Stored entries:
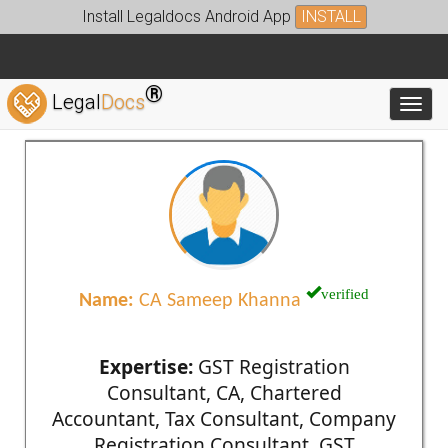
Install Legaldocs Android App
INSTALL
®
Legal
Docs
Toggl
verified
Name:
CA Sameep Khanna
Expertise:
GST Registration
Consultant, CA, Chartered
Accountant, Tax Consultant, Company
Registration Consultant, GST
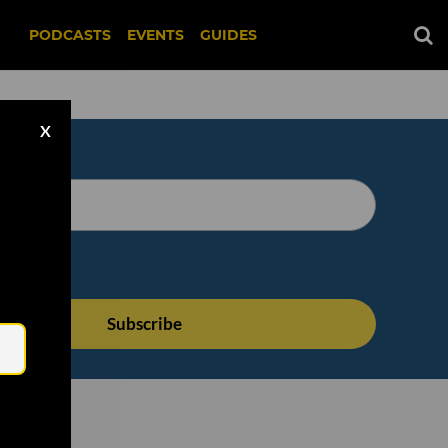
PODCASTS
EVENTS
GUIDES
X
Email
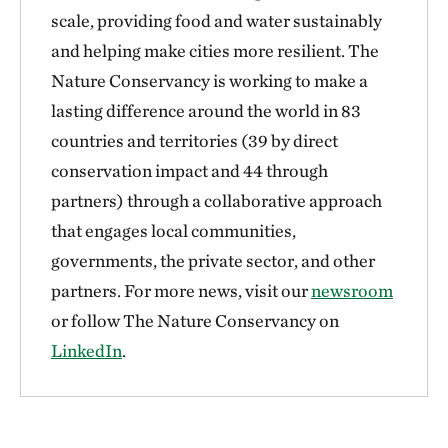
scale, providing food and water sustainably
and helping make cities more resilient. The
Nature Conservancy is working to make a
lasting difference around the world in 83
countries and territories (39 by direct
conservation impact and 44 through
partners) through a collaborative approach
that engages local communities,
governments, the private sector, and other
partners. For more news, visit our
newsroom
or follow The Nature Conservancy on
LinkedIn
.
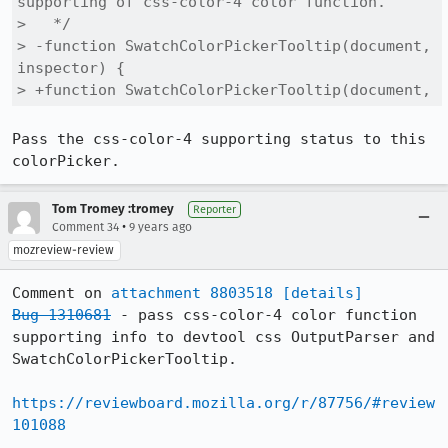
supporting of css-color-4 color function.

>   */

> -function SwatchColorPickerTooltip(document, 
inspector) {

> +function SwatchColorPickerTooltip(document,
Pass the css-color-4 supporting status to this 
colorPicker.
Tom Tromey :tromey
Reporter
•
Comment 34
9 years ago
mozreview-review
Comment on 
attachment 8803518
[details]
Bug 1310681
 - pass css-color-4 color function 
supporting info to devtool css OutputParser and 
SwatchColorPickerTooltip.

https://reviewboard.mozilla.org/r/87756/#review
101088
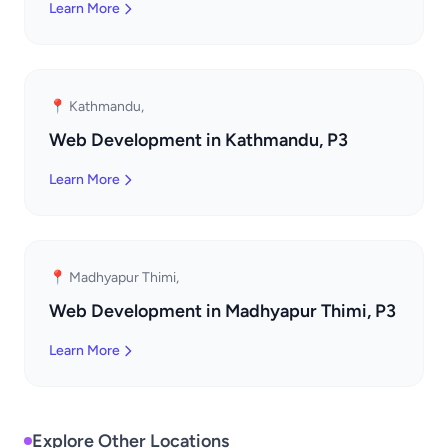
Learn More
📍 Kathmandu,
Web Development in Kathmandu, P3
Learn More
📍 Madhyapur Thimi,
Web Development in Madhyapur Thimi, P3
Learn More
Explore Other Locations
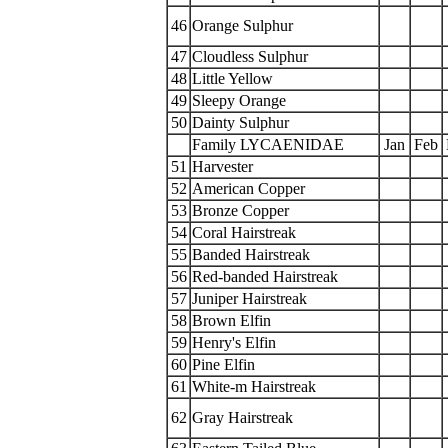
46
Orange Sulphur
47
Cloudless Sulphur
48
Little Yellow
49
Sleepy Orange
50
Dainty Sulphur
Family LYCAENIDAE
Jan
Feb
51
Harvester
52
American Copper
53
Bronze Copper
54
Coral Hairstreak
55
Banded Hairstreak
56
Red-banded Hairstreak
57
Juniper Hairstreak
58
Brown Elfin
59
Henry's Elfin
60
Pine Elfin
61
White-m Hairstreak
62
Gray Hairstreak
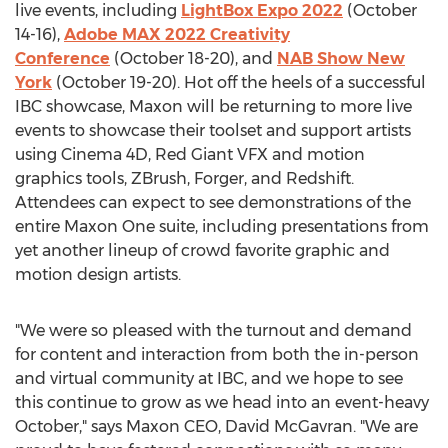
live events, including
LightBox Expo 2022
(October
14-16),
Adobe MAX 2022 Creativity
Conference
(
October 18-20
), and
NAB Show New
York
(
October 19-20
). Hot off the heels of a successful
IBC showcase, Maxon will be returning to more live
events to showcase their toolset and support artists
using Cinema 4D, Red Giant VFX and motion
graphics tools, ZBrush, Forger, and Redshift.
Attendees can expect to see demonstrations of the
entire Maxon One suite, including presentations from
yet another lineup of crowd favorite graphic and
motion design artists.
"We were so pleased with the turnout and demand
for content and interaction from both the in-person
and virtual community at IBC, and we hope to see
this continue to grow as we head into an event-heavy
October," says Maxon CEO,
David McGavran
. "We are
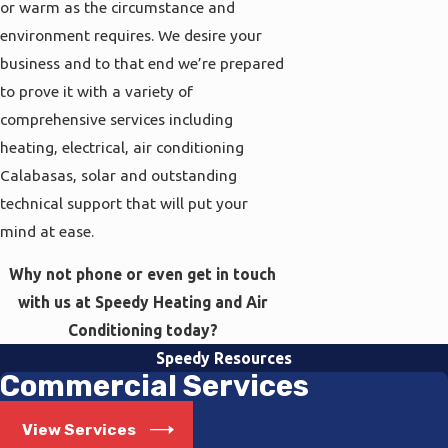
or warm as the circumstance and
environment requires. We desire your
business and to that end we’re prepared
to prove it with a variety of
comprehensive services including
heating, electrical, air conditioning
Calabasas, solar and outstanding
technical support that will put your
mind at ease.
Why not phone or even get in touch
with us at Speedy Heating and Air
Conditioning today?
Speedy Resources
Commercial Services
View Services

▶ **REQUIRED WORK**: The result should hold only the lines from the line with "and virtual community" through the final line of the records above, copied exactly, with pictures left out.

▶ **THE ANSWER**:
and virtual community at IBC, and we hope to see
this continue to grow as we head into an event-heavy
October," says Maxon CEO,
David McGavran
. "We are
or warm as the circumstance and
environment requires. We desire your
business and to that end we’re prepared
to prove it with a variety of
comprehensive services including
heating, electrical, air conditioning
Calabasas, solar and outstanding
technical support that will put your
mind at ease.
Why not phone or even get in touch
with us at Speedy Heating and Air
Conditioning today?
Speedy Resources
Commercial Services
View Services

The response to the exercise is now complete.